El protocolo sufre a veces los embates enfurecidos de quienes desconocen su propósito: acartonado, casposo, rígido, corsetero, contrario a la espontaneidad democrática. Sin embargo, el protocolo y sus profesionales velan por algo preciosísimo: que todo el mundo se sienta cómodo, a gusto. Por supuesto, hay gente a la que le importa un bledo cómo se sientan los demás. Peor, algunos procuran generar incomodidad por sistema y se apuntan, como niños pequeños que se creen traviesos, a la mala educación. Esas actitudes se reservaban antes a la transgresión pero, como diría el filósofo y escritor Javier Gomá, ahora todo es bohemia, solo que vulgar; es decir, generalizada. La salida chirriadora que celebraríamos en Picasso o en Paco Umbral resulta inconcebible en el presidente de un país. Acudir a una recepción saltándose la etiqueta —¡aquel maravilloso jersey andino de Evo Morales!— no es cosa de revolucionarios, sino de paletos que no saben respetar a sus anfitriones ni a los demás invitados ni al pueblo al que representan.

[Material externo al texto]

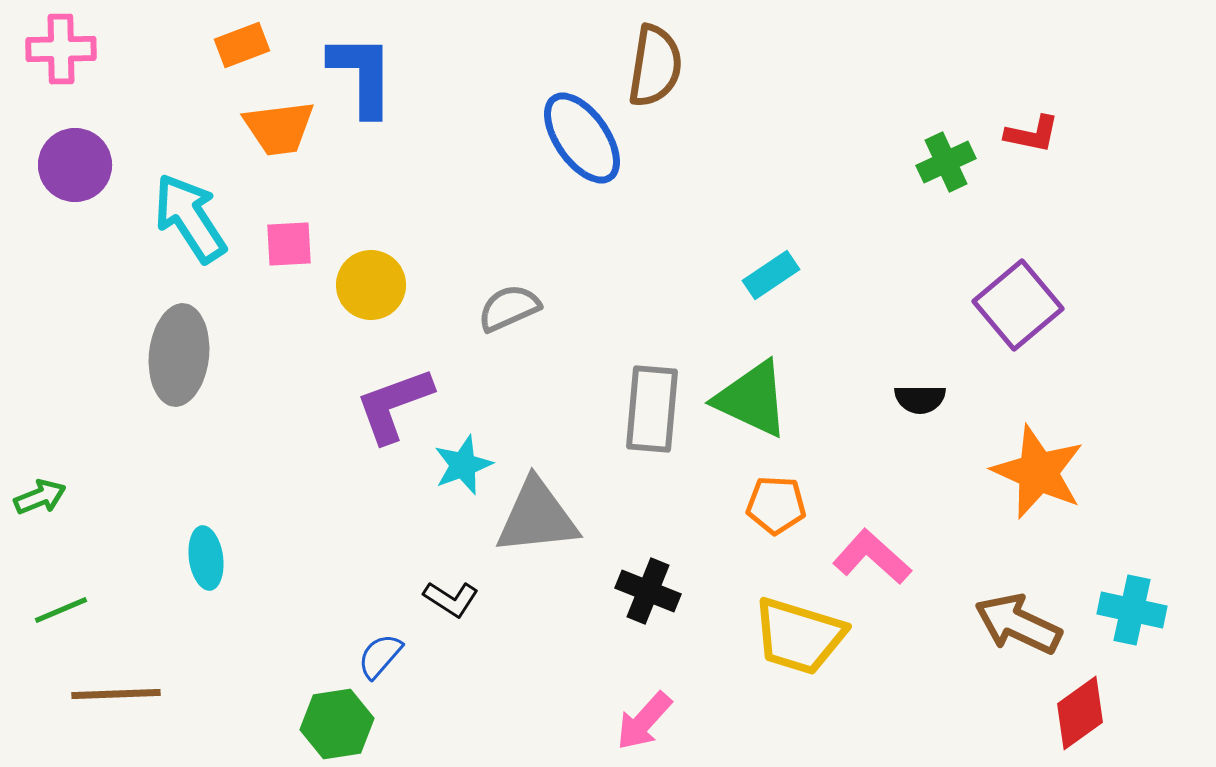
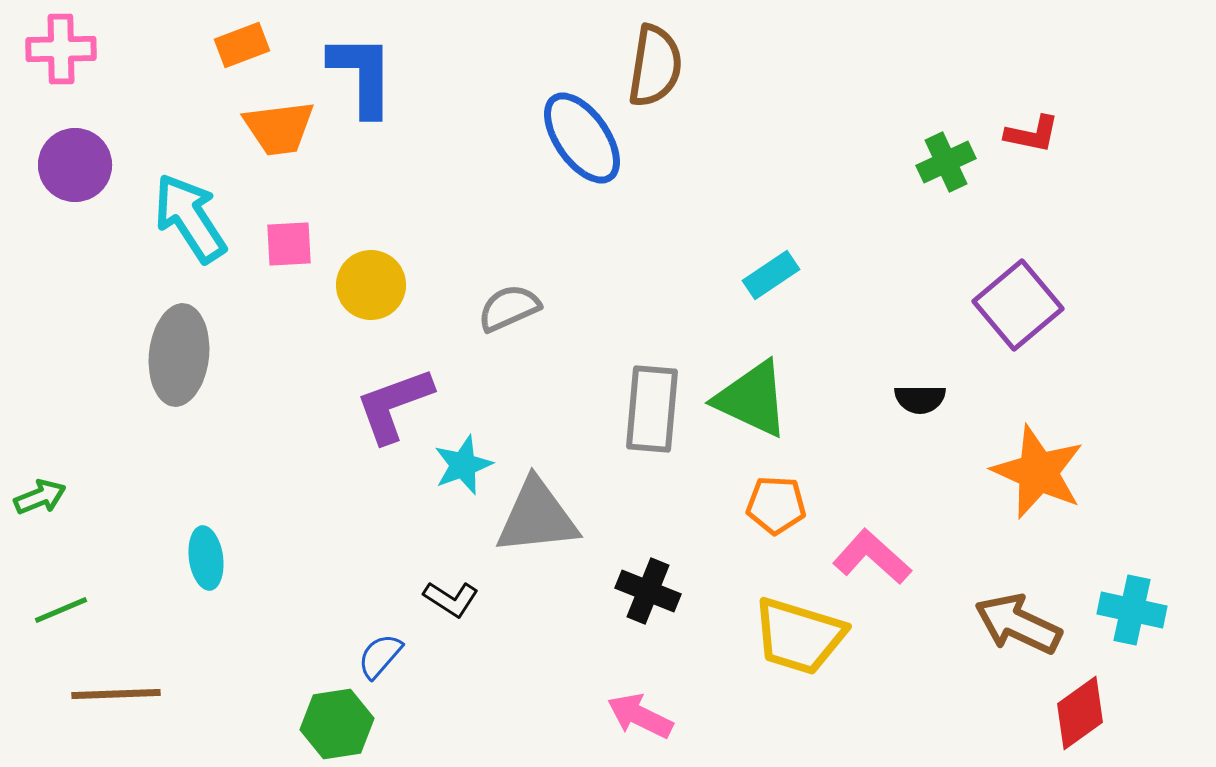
pink arrow: moved 4 px left, 5 px up; rotated 74 degrees clockwise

Esta semana se han dado varios casos noticiosos: el de un ministro que, según las crónicas, aparece sin que nadie le haya invitado y exige lugar de honor, y el del presidente de la queridísima y culta Colombia, que acudió a la cena de gala en Palacio sin la vestimenta protocolaria. Como si el frac le hiciera parecer menos de las farc y más de derechas, sobre todo yendo con una mujer alta y guapa como las respectivas de Bolsonaro o Trump.
Lo peor fue que la víspera de su viaje se dedicó a ponernos a parir de un burro, como dijo alguien trabucado, y a llamarnos esclavistas. Están inventado la diplomacia de la impertinencia: ni amable ni integradora ni sensata. Insolentes nunca faltan. Con sus followers.